As far as speed goes, I have not done any racing on my road bike but plenty of triathlons. FTP 280, and depending on my weight 3.6-3.7 w/kg at 44 years old. On easy rides on my road bike, it’s usually 19-20 mph. The bike leg of my last half Ironman was 23.5 mph avg for 56 miles on 200W AP and I’m usually in top 1/3 of the bike legs in my AG.
I am not sure what you define as failure. The stage race is actually road race, TT, crit and the crit has my concern flag raised a little. Was thinking of doing the 3/4 road, the TT is TT, and 4/5 crit. I have no illusions that I’ll win. Don’t want to be bored in 4/5 road race. Regardless, even if I win anything, I’ll abdicate it since my TT bike and position are not UCI legal.
Your perception of a cat 5 field is way off from reality. The level of competitiveness is much higher than you are expecting and it is not like a ‘glorified group ride.’ As @trpnhntr said, he’s a cat 1 and wouldn’t expect to ride off the front of a cat 5 race and that is his specialty. If you look at some race times for crits, it not uncommon for the cat 5 race to have the same or higher average speed than higher category races.
In my experience in Cat 5 it will be 15-20% unfit looking people (unfit compared to top level racers) who will end up being pretty fit. 50% fit riders with experience in hard group rides and such but are still learning about the closeness of racing. 10% some small juniors who will just attack all the time without the raw watts to back it up but they keep things spicy.
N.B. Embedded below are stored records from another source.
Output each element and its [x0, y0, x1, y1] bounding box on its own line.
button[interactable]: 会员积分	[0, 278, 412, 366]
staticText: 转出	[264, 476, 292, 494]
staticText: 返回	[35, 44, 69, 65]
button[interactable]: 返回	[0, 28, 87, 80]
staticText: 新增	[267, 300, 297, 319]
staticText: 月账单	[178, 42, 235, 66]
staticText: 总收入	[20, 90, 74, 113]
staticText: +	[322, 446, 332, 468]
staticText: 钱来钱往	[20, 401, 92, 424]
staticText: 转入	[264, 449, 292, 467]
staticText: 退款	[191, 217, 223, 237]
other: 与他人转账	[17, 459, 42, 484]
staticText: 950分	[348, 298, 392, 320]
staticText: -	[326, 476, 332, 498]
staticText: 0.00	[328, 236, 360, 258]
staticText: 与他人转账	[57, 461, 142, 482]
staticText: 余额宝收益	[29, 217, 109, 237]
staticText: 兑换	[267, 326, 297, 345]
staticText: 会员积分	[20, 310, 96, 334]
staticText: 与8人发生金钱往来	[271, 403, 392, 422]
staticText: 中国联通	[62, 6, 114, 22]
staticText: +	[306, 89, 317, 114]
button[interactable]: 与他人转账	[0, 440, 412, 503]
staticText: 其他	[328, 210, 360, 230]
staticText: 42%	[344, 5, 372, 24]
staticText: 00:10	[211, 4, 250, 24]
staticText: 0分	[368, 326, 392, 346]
And the rest are being smart, sitting in, and following moves until the end.
Most races I’ve done finished in a group that was 50% or less as big as the group that started. So even if there are unfit people at the start they would pretty quickly be dropped and then you are just racing with the fast guys. And if you think the racing might be boring then be the one to get things going!
First off, half a cat 4/5 field will be 4’s. Most of those are doing 4/5 instead of 3/4 because they think the can win or at least get upgrade points so it will be spicy. Very spicy at the front. As for cat 5’s, 1% or less are “dad bod” out of shape guys in over their heads. The rest are local group ride regulars who are pretty fast and have some skills. They’ve been “racing” informally for a couple years and know some basic tricks. And, the first race of the year, there is usually one young newbie stud doing his first race who will make it up to cat 2 by the end of the season.
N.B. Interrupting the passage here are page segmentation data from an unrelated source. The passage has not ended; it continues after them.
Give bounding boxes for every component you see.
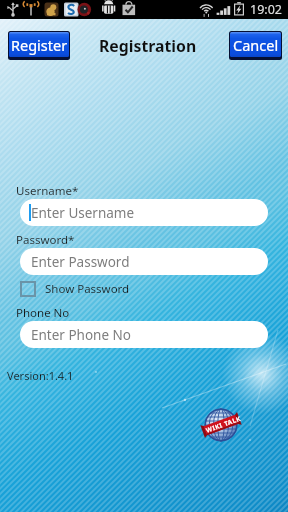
button[interactable]: Enter Phone No [20, 321, 268, 348]
staticText: Register [11, 35, 68, 55]
button[interactable]: Cancel [229, 31, 282, 60]
button[interactable]: Enter Username [20, 199, 268, 226]
staticText: Cancel [233, 35, 279, 55]
staticText: Registration [99, 35, 197, 57]
button[interactable]: Enter Password [20, 248, 268, 275]
staticText: Show Password [45, 281, 130, 297]
button[interactable]: Show Password [20, 281, 130, 297]
staticText: WIKI TALK [205, 414, 242, 434]
staticText: Phone No [16, 305, 70, 321]
other: Wiki Talk logo [200, 404, 244, 448]
button[interactable]: Register [8, 31, 70, 60]
staticText: Enter Username [31, 204, 135, 222]
staticText: Enter Phone No [31, 326, 131, 344]
staticText: 19:02 [250, 1, 282, 18]
staticText: Username* [16, 183, 79, 199]
staticText: Version:1.4.1 [7, 368, 74, 383]
staticText: Enter Password [31, 253, 130, 271]
staticText: Password* [16, 232, 75, 248]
This has been a trend that I’ve noticed as things like TR, Zwift, and Sufferfest have become more and more popular. The level of fitness that new racers bring the the sport has gotten higher and higher in the past few years.
I honestly see it as a good thing as it pushes the level of racing forward and makes it more challenging, but especially once racing returns, I think we’re going to see a lot of riders with a ton of fitness and no clue how to manage it.
We are both roughly the same age, same weight, same ftp. I’ve got multiple seasons of racing cross under my belt, and have gotten dropped in each of the small number of 4/5 crits I’ve done.
No offense…but your perception of what a 4/5 field is going to look like is the best evidence that you need to be in the 4/5 field. Nothing wrong with being ignorant - everybody has a first race. But you need to acknowledge that there is a whole lot you dont know about racing.
Oh and my comment about failure…in the context I was using it in the other post…I would define it as having a bad experience or causing a bad experience for others.
That is something I like about racing also. There were like 3 races in a row last year I got staged and lined up directly next a couple other people. We ended up joking in the corral together every sunday. I was a bit bigger than them…they’d pass me every uphill, I’d pass them every downhill or flat section lol.
You’re probably right. Though I’m not necessarily convinced the overall level of fitness is goijg to rise. For every person that becomes a lockdown zwift addict in their basement…there is probably a racer that threw in the towel on the year and will be trying to recover from a 100 watt ftp loss come spring/summer.
Yeah, I can see that. I do also anticipate that the number of riders who have the ability to outride much of the pack will go up too. Like you said, lockdown zwift addicts and all.
I’d imagine if a newer racer took advantage of the time off racing like myself and a few of my peers have, putting in 15-20/week over the summer and keeping 10+ avg over the off-season, their fitness would be through the roof once racing is back.